My wife and I would love for one of us to be able to stay at home with our kids when we start having them -- at least until they're old enough to start school -- but I really doubt that we'll be able to afford to do so.

As a serious question, how much of what you cannot afford is lifestyle? Would you not be able to meet material needs on one salary at all, or could you perhaps afford it in a less-nice neighborhood?
posted by Tanizaki at 2:07 PM on March 18, 2013


Would you not be able to meet material needs on one salary at all, or could you perhaps afford it in a less-nice neighborhood?

But doesn't that depend on what you value? If you want to be able to afford a safe neighborhood with good schools, that's lifestyle, sure, but it's necessity for YOU and your family.
posted by roomthreeseventeen at 2:10 PM on March 18, 2013 [3 favorites]
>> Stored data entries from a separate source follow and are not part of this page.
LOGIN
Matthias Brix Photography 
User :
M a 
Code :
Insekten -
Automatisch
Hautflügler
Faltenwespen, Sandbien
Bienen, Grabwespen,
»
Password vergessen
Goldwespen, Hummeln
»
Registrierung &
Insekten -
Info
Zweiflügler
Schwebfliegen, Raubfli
France's 35 hour work week supposedly gained them 350,000 jobs between 1998 and 2002 :   "En cherchant un équilibre entre baisse de la durée du travail, modération salariale, gains de productivité et aide de l’État, le processus de RTT a conduit, selon les estimations, à un rapide enrichissement de la croissance en emplois de près de 350,000 postes sur la période 1998-2002, et ceci, sans déséquilibre financier apparent pour les entreprises." (pdf)

France's unemployment rate declined from 8.6% to 7.5% from 2003 to 2008. I believe U.S. unemployment fell 6.2% to 4.8% during the same period, so somewhat more, but also Bush tweaked the numbers. So presumably the 35 hour work week caused little problem.

At present, the U.S. has an unemployment rate of almost 8% while France's rate is 10.6%. Italy has an 11.1% unemployment rate. Spain has 26% unemployment. So France is doing alright amongst countries with similar state debt issues.

Youth unemployment is really the issue though : France has 26% youth unemployment, while the U.S. has only 16% youth unemployment, but arguably the U.S. problem is worse because unemployed youth cannot afford school. Italy has 36% youth unemployment. Spain has 55% youth unemployment. So France is doing much better here.

I'd expect France's 35 hour work week has played some role in protecting the country, but simply not adopting the numerous right-wing employment reforms that Italy adopted under by Berlusconi might be the larger factor.
posted by jeffburdges at 2:11 PM on March 18, 2013 [4 favorites]


For Rebecca Woolf, maternal ambition led to the creation of her website, Girl’s Gone Child, in 2005, when she was 23 and had just given birth to her son Archer. She has since had three more children (a girl, Fable, and twins named Reverie and Boheme), and every day she posts staged photos of her kids that make her family life look like one big, wholesome-but-funky romp.
Sounds like a pretty cool lady that I bet is fun to hang out with, whose family branding is unlikely to get old or backfire at all, and will surely withstand the test of time.
posted by Sokka shot first at 2:12 PM on March 18, 2013 [12 favorites]


Sokka shot first makes a good point. The backlash against blog mommies who boast about their at home families is HUGE and enormous.
posted by roomthreeseventeen at 2:14 PM on March 18, 2013 [2 favorites]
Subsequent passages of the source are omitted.